Q: You have been recognized as an entrepreneur with wisdom, we want to know your definition of a “financial crisis”. Would you share your opinions with us? A: What is a “financial crisis”? Crisis means trouble, but also new life. After a crisis, the economy will usher in a new situation. Only a country which develops significantly will encounter a crisis from time to time. A poor country never has a crisis. China has had no crisis before “reform and opening-up" policy implementations. South Korea encounters crises frequently, what about North Korea? None. The real estate sub-prime crisis triggered a financial crisis in 2008, but did not give rise to an economic crisis. Therefore, we should not worry about that for the US. Conversely, the global financial crisis is an opportunity for the Chinese economy. It provided an explosive growth in market share for Chinese enterprises from 2009-2010.
Q: What do you think the impact of the global financial crisis had on China's economy?
A: The 2008 financial crisis gradually became a relative economic crisis after its onset, and in some countries brought about political unstability. But the devastating impact on China's economy was not so large. The development of China's SMEs (small and medium-sized enterprises) today is determined by China's national conditions, and is relatively insulated from financial crises. In the 30 years of rapid development brought by economic reforms, we have become dominant in many industries around the world. Some areas even suffer from serious overcapacity. At the same time, energy consumption and pollution are very severe, so it's important to implement industrial improvements. In this sense, a lot of the problems encountered in the development of SMEs were a result of their own backwards production capacity and lack of innovation. It can not simply be attributed to the financial crisis. Macroeconomic data also supports my view. China's GDP grew by 9.5 percent in 2008, and the central fiscal revenue grew 19.5 percent. While developed economies suffered from stagnation or even negative growth, China achieved remarkable performance. It maintains that the Chinese economy as a whole is thriving. We cannot conclude that China is facing financial crisis or economic crisis simply because of the recession of SMEs and some foreign-funded enterprises. Why did the G2 Summit between USA and China get more attention than the G20 Summit? It shows that the Chinese economy in the context of the greater global financial crisis has been spared. Q: For the operation of SMEs in China, What are your suggestions?
A: I think that SMEs must learn how to pursue moderate development first, that is, to be professional, specialized, proficient and excellent. Do not seek to expand your scale or quality, but seek to enhance the quality, brand influence and brand market share.
Pursuing moderate development means that business operators should assess the situation and do the "math" of developing a strategy according to their operating environment. Addition is done to increase scale; subtraction is done for proficiency; multiplication is done for strong power and division is done for excellence. Many of our enterprises have not done the subtraction, which leads them to difficulties. If Pacific Construction Group did not do the subtraction in 2006 and 2007 it would not have developed the way it has. A storm or crisis is not a bad thing. It is time for us to do the subtraction, to slow down the pace or reduce surplus businesses in order to help enterprises develop healthier.
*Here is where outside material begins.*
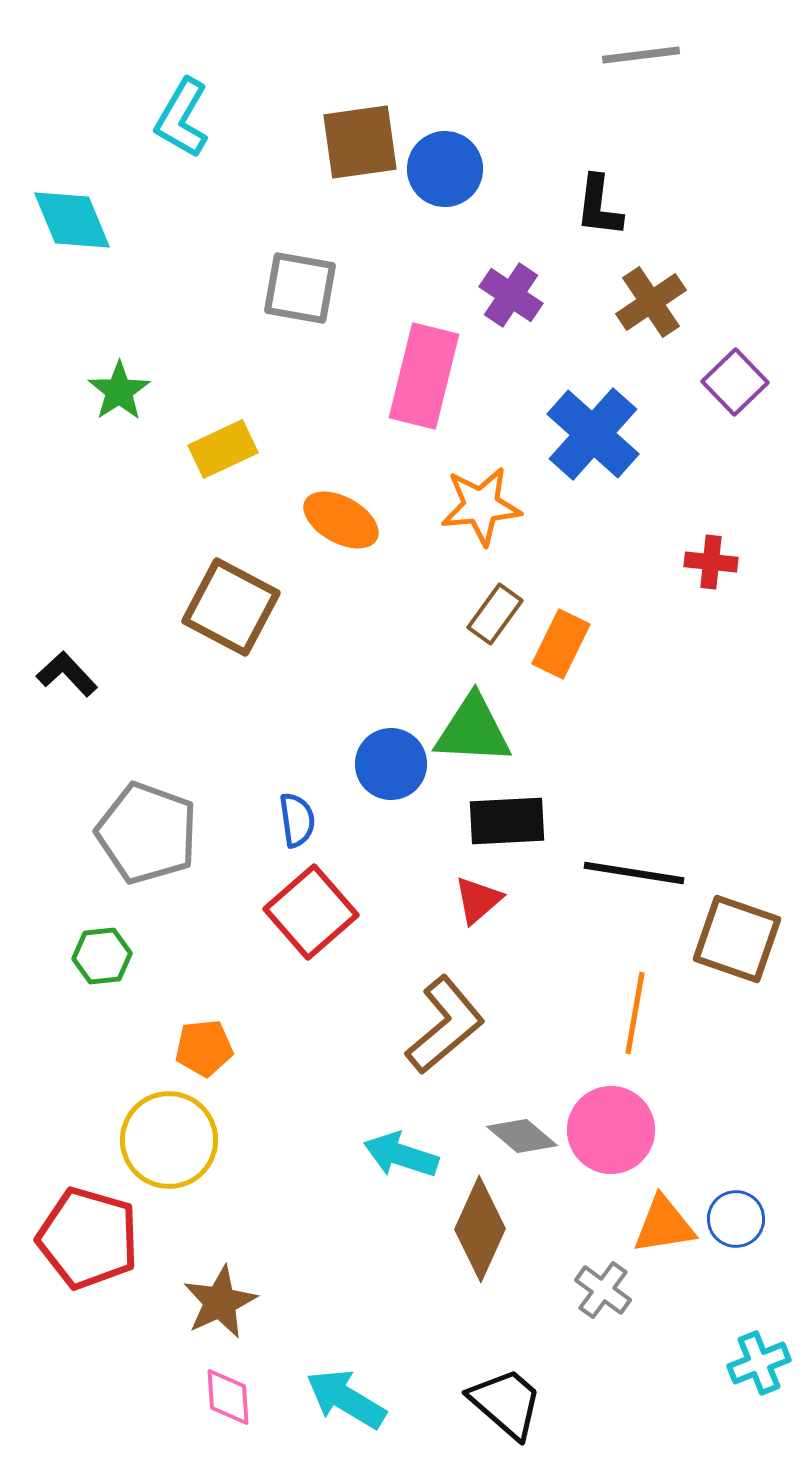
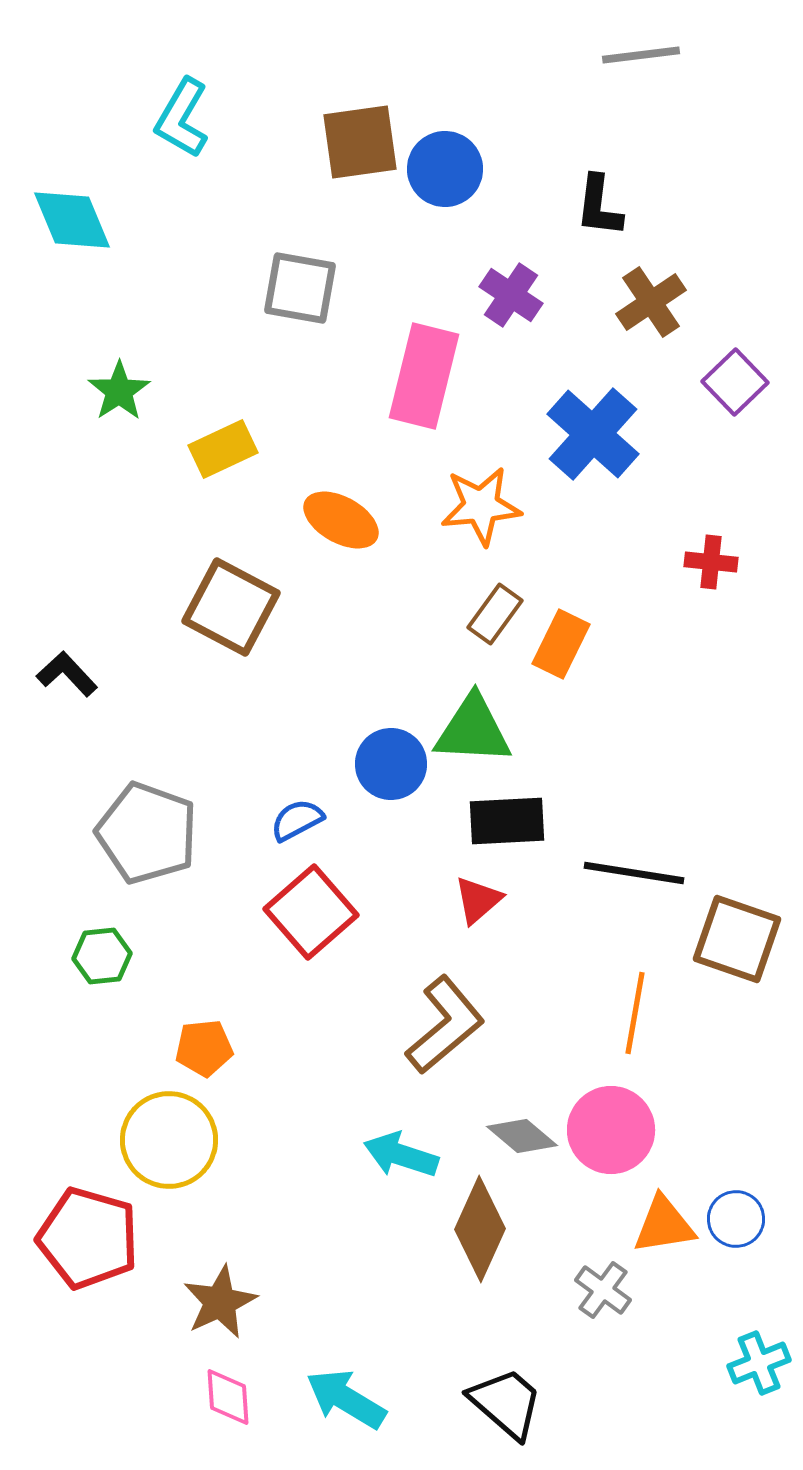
blue semicircle at (297, 820): rotated 110 degrees counterclockwise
Q: What should be Chinese enterprises pay attention to when developing an international strategy?
A: The state encouraging that enterprises go abroad is definitely the right decision, but when we go abroad, we should be cautious. I remind the Chinese private entrepreneurs and state entrepreneurs to pay attention to the pace of going abroad. Look before you leap. Some foreign countries have implemented a market economy for 200 years. We have only had a real market economy for 20 years. We need to learn from their experience and lessons. Taking hasty action without caution will lead to problems. The acquisition of Volvo and the acquisition of IBM are costly lessons. A lesson itself is not horrible, but it's horrible if the lesson costs too severely. So take steps a little slower, ensure every step is steady, and be a little more mature.
Q: From your point of view, what should be done to eliminate prejudice and misunderstanding of Chinese companies and brands in the international community?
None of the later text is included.